Many popular perceptions about real estate are based on myths and half-truths, rather than facts. Aspiring first-time home buyers receive a lot of unsolicited advice, often from those lacking in real estate expertise. Let’s cut through the hype and look at five house-hunting myths to ignore on your quest to find the right home for your needs.
Myth No. 1: Spring’s the best time to buy a home
While it is true that spring is peak real estate season in Canada, that doesn’t make it the “best time to buy” for every first-time home buyer.
True, the spring market features the most selection, and timing-wise, a home purchased in spring allows for a summer move, when weather is mild and before the new school year begins. But for those who don’t mind waiting, there are definite benefits to winter house hunting.
House hunting in winter may offer less selection, but there’s also less competition from other buyers. Also, sellers tend to be highly motivated this time of year (think about it: why would someone sell in December, the slowest real estate month of the year, rather than May, the busiest?).
Myth No. 2: You can save money by not hiring a real estate agent
Your real estate professional can help you narrow down neighbourhoods, filter through comparables, navigate bidding wars and get you the best deal possible on your first home – saving you stress and money. From house hunting to closing, having a reliable pro by your side streamlines the process of buying your first home.
Myth No. 3: Look uninterested in the home you want
This strategy is one that can backfire quickly. While experts say you should never fall in love with a property until it’s actually yours, you shouldn’t go toward the opposite extreme with nitpicking criticisms or unjustifiably low-ball offers. While it’s fair to identify legitimate issues, such as a broken eaves trough or basement mold, critiquing the powder room paint colour is more likely to antagonize a seller than to bring them to the bargaining table.
Myth No. 4: – You can make a killing predicting the real estate market.
It is a matter of perennial debate whether hot markets will continue to sizzle or “the bubble will pop.”Experts consider Canada’s real estate market to be a balanced one overall and are not predicting any major disruptions.
The Canadian Real Estate Association (CREA) predicts that new mortgage qualification criteria, rising interest rates, and the foreign buyers’ tax in Vancouver and Toronto will cool the Canadian real estate market. But don’t expect any earth-shaking disruptions.
Ultimately, the best time to buy a home is when you’re financially ready to buy a home and it is more preferable to you than renting. Timing it to financially speculative criteria is to risk disappointment.
Myth No. 5: A heartfelt letter explaining why you love a home will score you major savings
This final myth does have a grain of truth to it.

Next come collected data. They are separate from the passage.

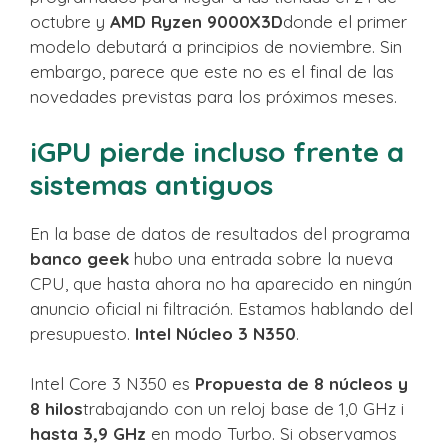
octubre y
AMD Ryzen 9000X3D
donde el primer
modelo debutará a principios de noviembre. Sin
embargo, parece que este no es el final de las
novedades previstas para los próximos meses.
iGPU pierde incluso frente a
sistemas antiguos
En la base de datos de resultados del programa
banco geek
hubo una entrada sobre la nueva
CPU, que hasta ahora no ha aparecido en ningún
anuncio oficial ni filtración. Estamos hablando del
presupuesto.
Intel Núcleo 3 N350
.
Intel Core 3 N350 es
Propuesta de 8 núcleos y
8 hilos
trabajando con un reloj base de 1,0 GHz i
hasta 3,9 GHz
en modo Turbo. Si observamos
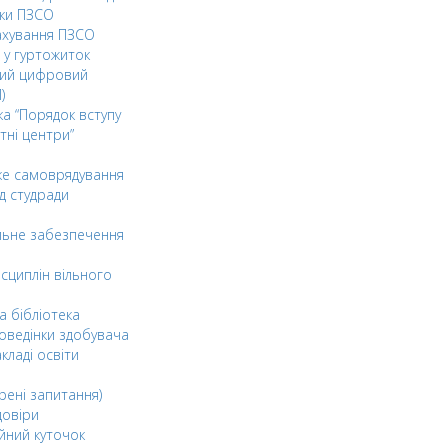
ки ПЗСО
ахування ПЗСО
 у гуртожиток
ний цифровий
)
ка “Порядок вступу
тні центри”
ке самоврядування
д студради
льне забезпечення
сциплін вільного
а бібліотека
оведінки здобувача
акладі освіти
рені запитання)
довіри
йний куточок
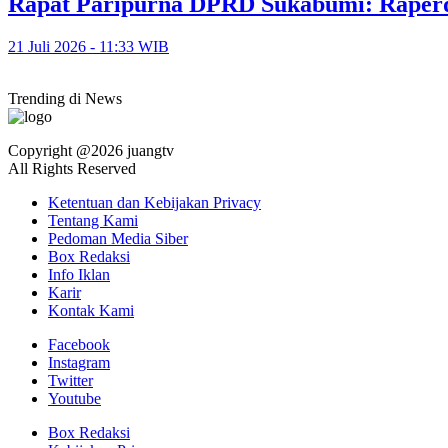
Rapat Paripurna DPRD Sukabumi: Raperd
21 Juli 2026 - 11:33 WIB
Trending di News
Copyright @2026 juangtv
All Rights Reserved
Ketentuan dan Kebijakan Privacy
Tentang Kami
Pedoman Media Siber
Box Redaksi
Info Iklan
Karir
Kontak Kami
Facebook
Instagram
Twitter
Youtube
Box Redaksi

Anecdotally, real estate professionals report that a heartfelt “offer letter” has the potential to sway sellers. It’s unlikely to win you a home for below asking price, but it can have an impact in a multiple-offer scenario, where sellers may favour a potential buyer for sentimental reasons, like wanting to pass on a well-loved family home to a young family, rather than investors – sometimes even if their offer isn’t the highest bid.